Ich habe den Vortrag von Frau Vollbrecht natürlich angehört. Sie hat den aktuellen Stand der Fortpflanzungsbiologie auf einem allgemeinverständlichen Lehrbuch-Niveau korrekt dargestellt. Die biologische Zweigeschlechtlichkeit wird durch genetische oder auch hormonelle Störungen nicht in Frage gestellt. Ein weiteres biologisches Geschlecht, welches für die Fortpflanzung der Lebewesen eine Rolle spielt, ist bis heute nirgends beschrieben worden. Mir erschließt es sich nicht, von welchen Fachdebatten Herr Voß spricht. Wahrscheinlich bezieht er sich auf soziologische Debatten.

Er hat Biologie studiert und dann am Fachbereich Sozialwissenschaften der Universität Bremen mit einer Arbeit zum Thema „Geschlechter-Dekonstruktion aus biologisch medizinischer Perspektive“ promoviert. Offenbar definieren die Sozialwissenschaften Geschlecht ganz anders als Biologen. 

Ja, offenbar. In der Biologie gibt es zwei Geschlechter, das ist der wissenschaftliche Stand. Ich glaube, ich wiederhole mich. 

Tja.

Wir wissen als Biologen alle, dass es eine große biologische Variabilität gibt. Und natürlich sprengen intersexuelle Fehlbildungen die klaren Kategorien von Mann und Frau. Aber sie erzeugen keine weiteren biologischen Geschlechter, sondern sie stören oder, im Extremfall, zerstören ein fortpflanzungsbiologisches Geschlecht. Soziologen sprechen vom sozialen Geschlecht, also Gender. Mir ist nicht klar, ob es für den Begriff „soziales Geschlecht“ eine objektivierbare, wissenschaftliche Definition gibt, so wie für das biologische Geschlecht. Wenn ich höre, dass es über 100 Geschlechter geben soll, dann kommt mir persönlich die Sache doch irgendwie inflationär vor. 

Manche Menschen fühlen sich nicht wohl mit ihrem Geschlecht, obwohl es biologisch eindeutig ist.

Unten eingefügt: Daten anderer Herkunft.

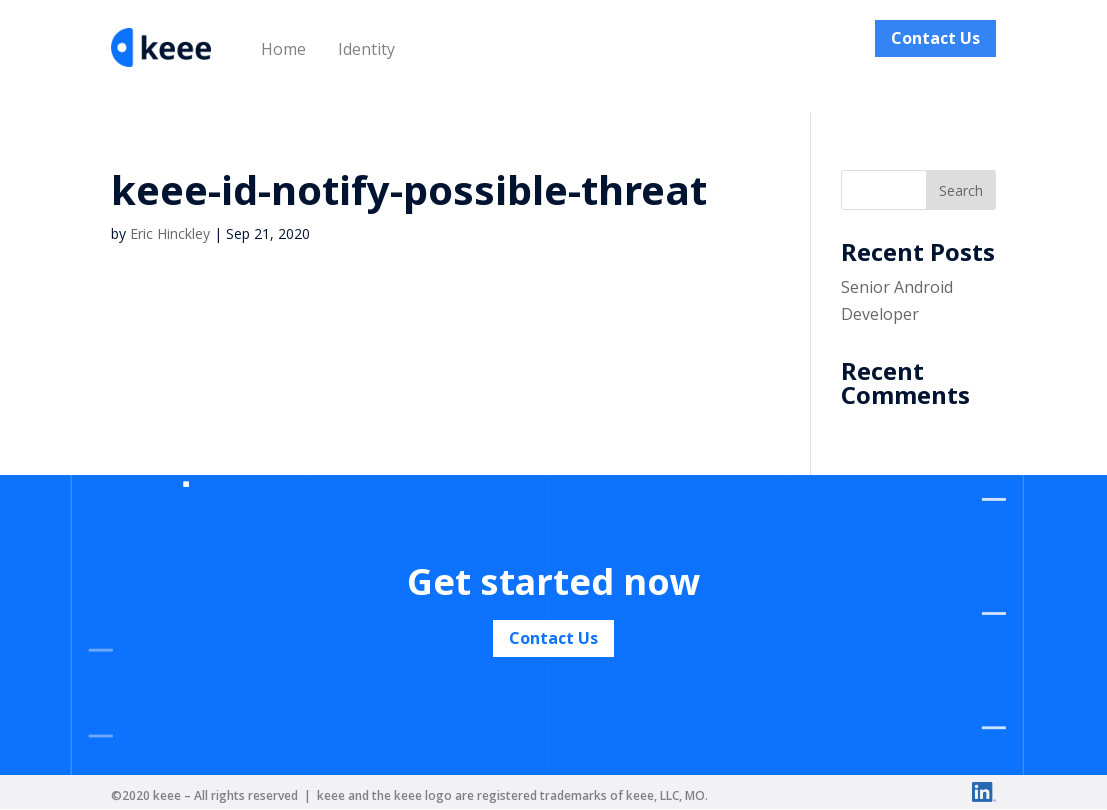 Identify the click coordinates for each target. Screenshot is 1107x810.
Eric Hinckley (170, 233)
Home (283, 49)
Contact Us (935, 38)
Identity (366, 49)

Das gibt es, leider. Da geht es um Transsexualität. Ich glaube, dass das sehr unterschiedliche Ursachen haben kann. Es kann genetische Ursachen haben, zum Beispiel dass die Produktion von Geschlechtshormonen auf- oder abreguliert ist. Wenn bei einer Frau – also genetisch XX – die Testosteron-Produktion hochreguliert ist, hat das auf den ganzen Körper  einen Einfluss. Es kann daher sein, dass diese Frauen gewissermaßen hormonell „vermännlichen“, was man bis ins Gehirn hinein auch feststellen kann. Wenn andererseits bei Männern – also genetisch XY – zu wenig Testosteron gebildet wird, kann es sein, dass zwar die primären männlichen Geschlechtsorgane vorhanden sind, aber dass es trotzdem gewissermaßen zu einer „Verweiblichung“ kommt.  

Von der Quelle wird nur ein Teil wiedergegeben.